Serena percebeu que tudo ficou quieto. Ninguém mais atirava no corredor nem
em algumas salas acima, e Zola ficou calado, à porta, enquanto as Oito Madames
aguardavam suas instruções. Três delas limpavam as espadas usando a roupa de
cama. Ela não reclamou. Ia morrer logo. Zola não tinha motivo para mantê-la
viva tendo a S.H.I.E.L.D. tomado atitude. Serena havia sido um ornamento. Uma
presença requisitada em eventos sociais e festas de alto padrão nas quais as
pessoas queriam tirar fotos dela e convencê-la a fazer comentários de aparência
superficial para que pudessem transmitir na TV, ou no rádio, para benefício
próprio, às suas custas. Ela sabia como era ser usada. Mas jamais tivera a
sensação de ter servido ao propósito tão final e fatalmente.
Saber que um clone estivera por aí na cidade passando-se por ela tornava
tudo pior ainda. Ela não sabia o que a criatura vinha fazendo, que tipo de
impressão deixara. Ia morrer, e nem sabia como haviam sido suas três últimas
semanas de vida, já que, enquanto o clone percorria o mundo vivendo sua vida,
ela estivera aprisionada ali. Passou por sua mente que já morrera de todo modo

possível. Tudo o que restava a Zola ou a uma das Oito Madames era fazer o
corpo dela parar de funcionar.
– Bem – disse Zola –, a qualquer momento, os membros restantes da equipe
da S.H.I.E.L.D. enviada para extrair você chegarão a essa porta. Eventos
desagradáveis sucederão.
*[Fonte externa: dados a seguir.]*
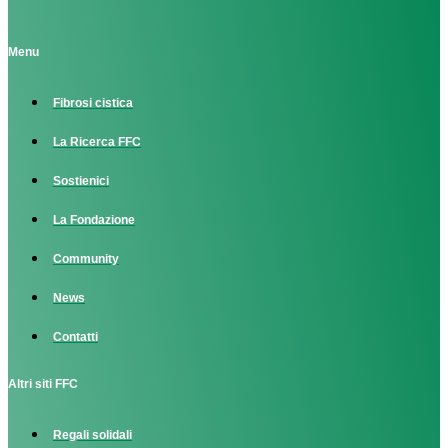
Menu
Fibrosi cistica
La Ricerca FFC
Sostienici
La Fondazione
Community
News
Contatti
Altri siti FFC
Regali solidali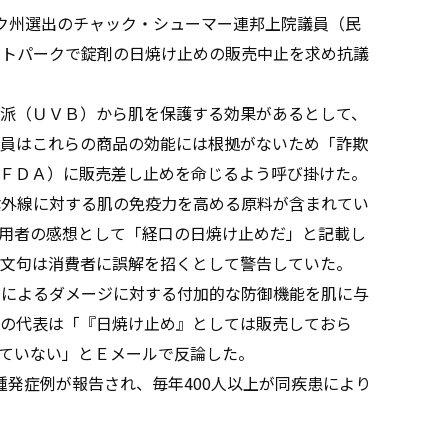
ク州選出のチャック・シューマー連邦上院議員（民
ントパークで錠剤の日焼け止めの販売中止を求め抗議
派（ＵＶＢ）から肌を保護する効果があるとして、
員はこれらの商品の効能には根拠がないため「詐欺
ＦＤＡ）に販売差し止めを命じるよう呼び掛けた。
紫外線に対する肌の免疫力を高める原料が含まれてい
用者の感想として「経口の日焼け止めだ」と記載し
文句は消費者に誤解を招くとして警告していた。
けによるダメージに対する付加的な防御機能を肌に与
の代表は「『日焼け止め』としては販売しておら
ていない」とＥメールで反論した。
色腫発症例が報告され、毎年400人以上が同疾患により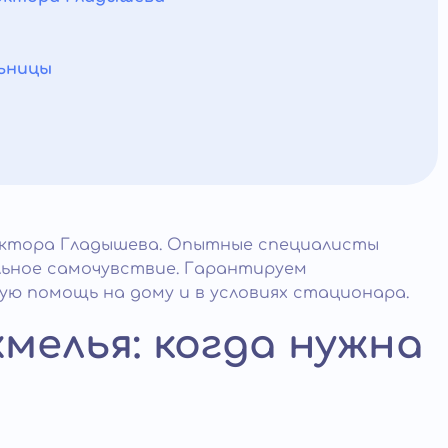
льницы
октора Гладышева. Опытные специалисты
ьное самочувствие. Гарантируем
ую помощь на дому и в условиях стационара.
мелья: когда нужна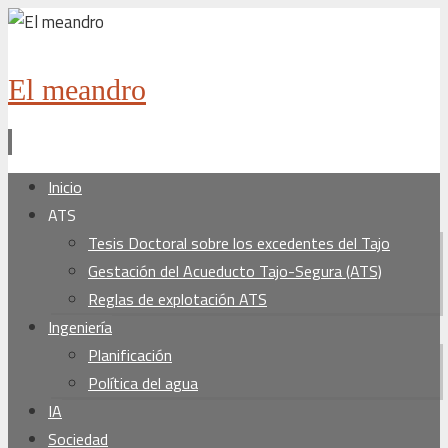
El meandro
Ir
Inicio
al
ATS
contenido
Tesis Doctoral sobre los excedentes del Tajo
Gestación del Acueducto Tajo-Segura (ATS)
Reglas de explotación ATS
Ingeniería
Planificación
Política del agua
IA
Sociedad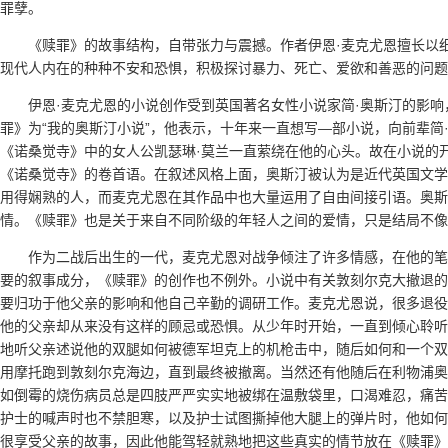
罪孽。
《赎罪》的故事结构，自带张力与震撼。作者伊恩·麦克尤恩擅长以
现代人内在的种种不安和恐惧，积极探讨暴力、死亡、爱欲和善恶的问题
伊恩·麦克尤恩的小说创作受到英国著名女性小说家简·奥斯汀的影
罪》为“我的奥斯汀小说”，他表示，十年来一直想写—部小说，向前辈简
《诺桑觉寺》中的女人公凯瑟琳·莫兰一直萦绕在他的心头。故在小说的
《诺桑觉寺》的卷首语。在叙述风格上面，奥斯汀被认为是近代英国文学
用得娴熟的人，而麦克尤恩在其作品中也大量运用了自由间接引语。奥斯
情。《赎罪》也是关于来自不同阶级的年轻人之间的爱情，只是结局不像
作为二战后出生的一代，麦克尤恩对战争倾注了许多情感，在他的
要的叙事成分，《赎罪》的创作也不例外。小说中有关敦刻尔克大撤退的
要归功于他父亲的影响和他自己辛勤的调研工作。麦克尤恩说，很多退役
他的父亲却从来没有这样的顾忌或恐惧。从少年时开始，一直到倾心聆听
地听父亲述说他的双腿如何被德军坦克上的机枪击中，随后如何和一个双
用摩托跑到敦刻尔克海边，直到最终被撤离。当然还有他随后在利物浦奥
如倒霉的烧伤病员总是四肢严严实实地被绑在温敷袋里，口渴难忍，痛苦
护士的喊声时也不禁胆寒，以及护士试图撕掉他大腿上的弹片时，他如何
很享受父亲的故事，因此他能驾轻就熟地把这些真实的情节放在《赎罪》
Espero que fique fora do caminho.
– Por que me manteve viva? – Serena perguntou. No fim, não importava, mas
ela quis saber.
– Fui aconselhado ao contrário – disse Zola. Refletiu um pouco. – Um gosto
pessoal, talvez. Não seria a primeira vez que minhas reações emocionais geraram
dificuldades profissionais.
Então ele ergueu o rosto e levou um dedo aos lábios. Serena quis gritar, mas
as possibilidades giraram em sua mente. Se ela fizesse barulho, e a equipe da
S.H.I.E.L.D. entrasse pela porta, Zola e as Madames os arrasariam. Se ela fizesse
barulho e a equipe da S.H.I.E.L.D. fosse procurar a saída, uma das Madames a
mataria e o restante perseguiria os agentes. Talvez sua única escolha fosse ficar
quieta e contar com o treinamento deles. Deviam saber como invadir um cômodo.
Haviam feito isso durante as horas anteriores, não?
Mas havia oito cabeças decapitadas sobre a escrivaninha. Serena não sabia o
que fazer. O mundo não devia jamais ser desse jeito.
– Madames – Zola disse baixinho. – Hora de ir.
Ele abriu a porta e entrou no corredor, como se recebesse visitantes há muito
esperados.
– Não não não não – disse Serena, mas ela não podia fazer nada.
As Oito Madames esperaram até o primeiro disparo. Depois dançaram porta
afora, fluidas e subitamente quase invisíveis, como se conhecessem as sombras e
pudessem nelas habitar. Serena assistiu, e gritou com uma alegria sanguinária
quando viu uma das Madames contorcer-se e tombar, saindo de seu campo de
visão, deixando jorros de sangue na porta. Depois, ficou quieta. Ouviu mais tiros
no corredor, e gritos, e o tilintar de espadas. Serena olhava para a frente, imóvel,
forçando-se a não pensar que todos aqueles soldados lá fora estavam morrendo
porque Tony Stark os enviara para encontrá-la.
Algum tempo depois, Zola voltou para o quarto.
– Deixarei permanentemente esta instalação, srta. Borland. Você também
está livre para sair quando quiser. Espero que, apesar das circunstâncias difíceis
de sua estadia, tenha considerado a Hidra um hospedeiro responsável e
confortante. Talvez nossos caminhos se cruzem novamente, no futuro. Adeus.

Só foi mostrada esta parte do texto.